### EXERCISE REQUIREMENTS:
Report the number of lines in the records below that contain the word "years", and nothing more.

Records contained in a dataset
===

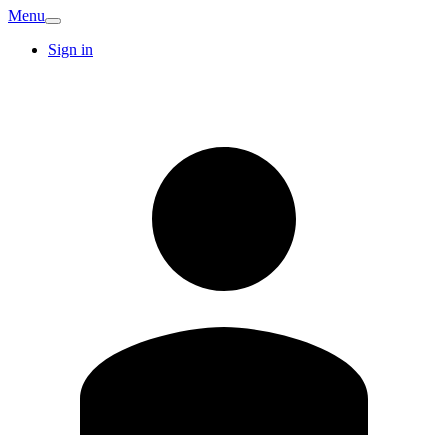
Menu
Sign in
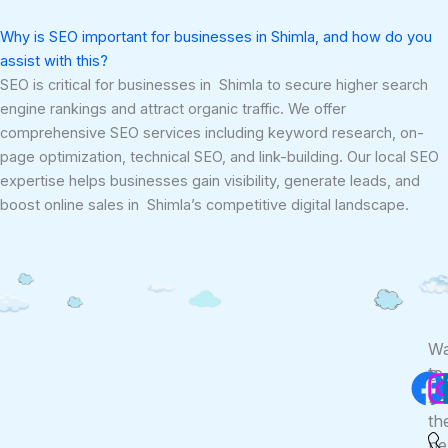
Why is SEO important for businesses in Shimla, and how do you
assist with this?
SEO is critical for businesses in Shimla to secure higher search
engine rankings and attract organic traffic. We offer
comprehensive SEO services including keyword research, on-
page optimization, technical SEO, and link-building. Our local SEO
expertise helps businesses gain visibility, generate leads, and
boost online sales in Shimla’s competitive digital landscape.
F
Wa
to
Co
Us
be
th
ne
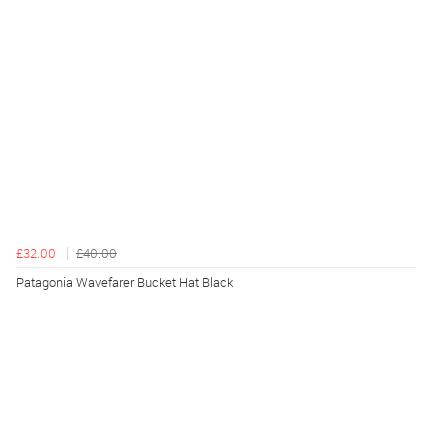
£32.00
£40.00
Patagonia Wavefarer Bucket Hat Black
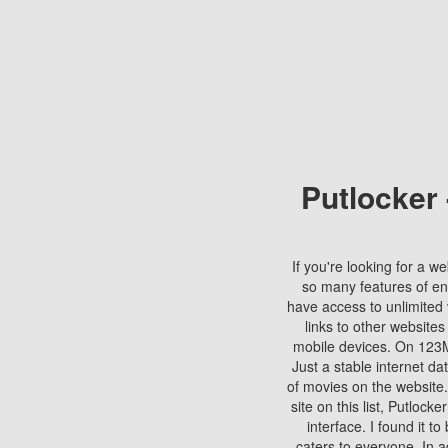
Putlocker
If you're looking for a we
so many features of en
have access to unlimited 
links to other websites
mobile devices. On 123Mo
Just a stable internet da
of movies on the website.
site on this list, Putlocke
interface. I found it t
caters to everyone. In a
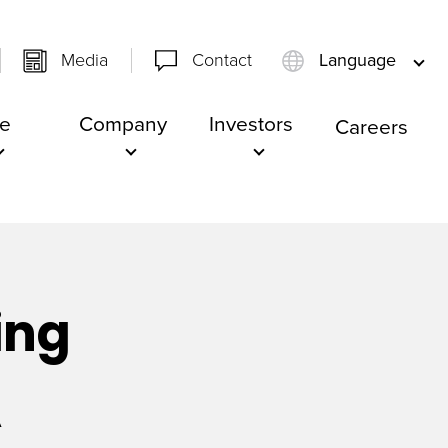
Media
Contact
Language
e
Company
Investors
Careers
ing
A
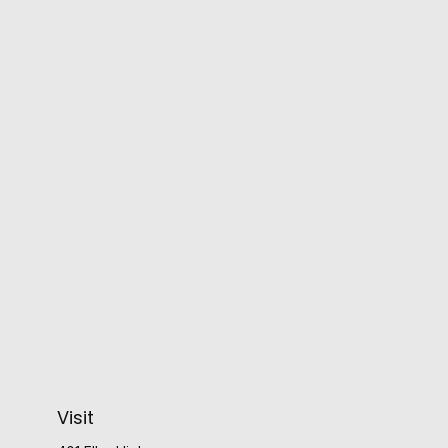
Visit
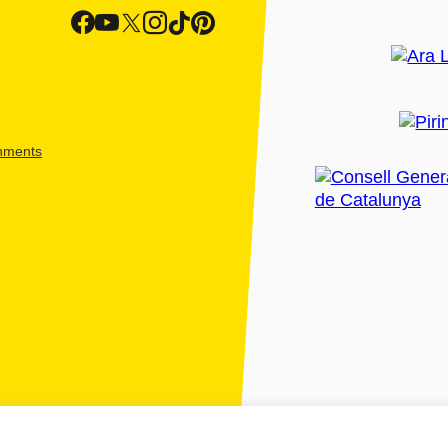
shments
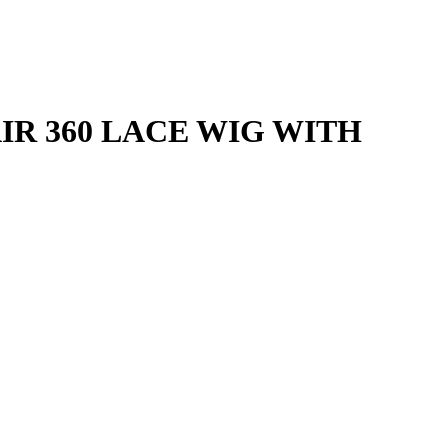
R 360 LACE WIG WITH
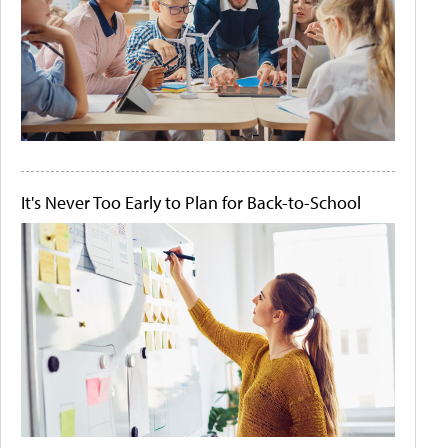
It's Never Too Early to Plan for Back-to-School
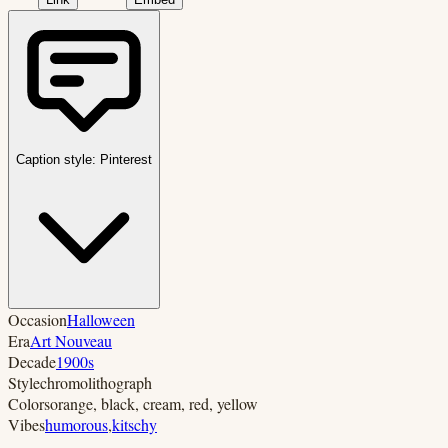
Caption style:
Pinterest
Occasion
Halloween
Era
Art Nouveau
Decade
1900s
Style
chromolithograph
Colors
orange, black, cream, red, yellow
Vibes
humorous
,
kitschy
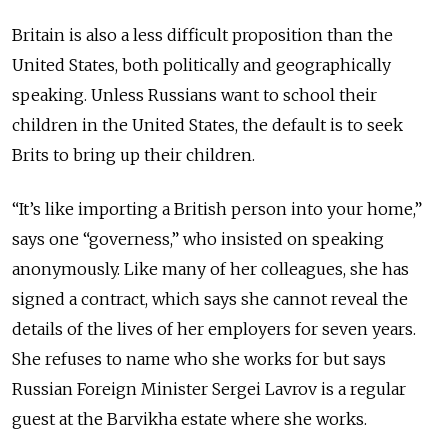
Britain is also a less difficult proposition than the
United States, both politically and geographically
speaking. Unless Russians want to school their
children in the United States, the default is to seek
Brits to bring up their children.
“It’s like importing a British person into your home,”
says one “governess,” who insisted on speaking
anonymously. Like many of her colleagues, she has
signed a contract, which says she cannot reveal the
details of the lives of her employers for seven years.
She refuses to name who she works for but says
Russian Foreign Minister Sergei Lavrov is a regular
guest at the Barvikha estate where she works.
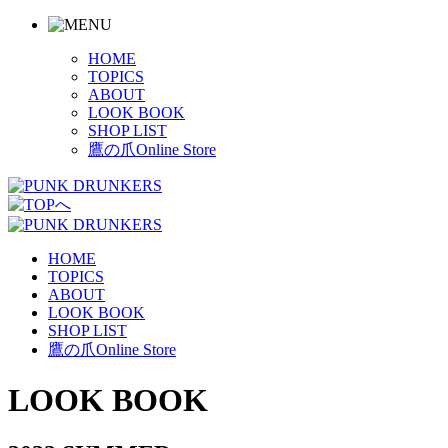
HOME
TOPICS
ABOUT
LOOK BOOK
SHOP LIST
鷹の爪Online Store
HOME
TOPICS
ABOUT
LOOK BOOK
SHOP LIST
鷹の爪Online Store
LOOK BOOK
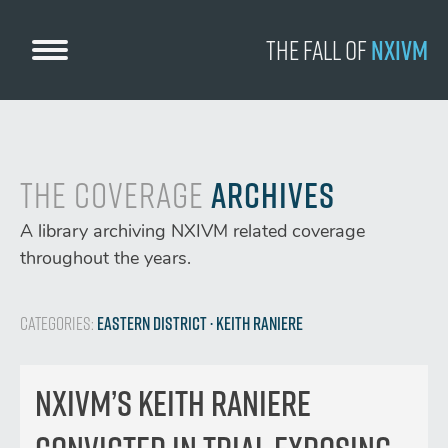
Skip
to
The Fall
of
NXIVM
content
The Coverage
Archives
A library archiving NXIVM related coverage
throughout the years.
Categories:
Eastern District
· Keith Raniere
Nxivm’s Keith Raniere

===

### ANSWER TO THE PROBLEM:
2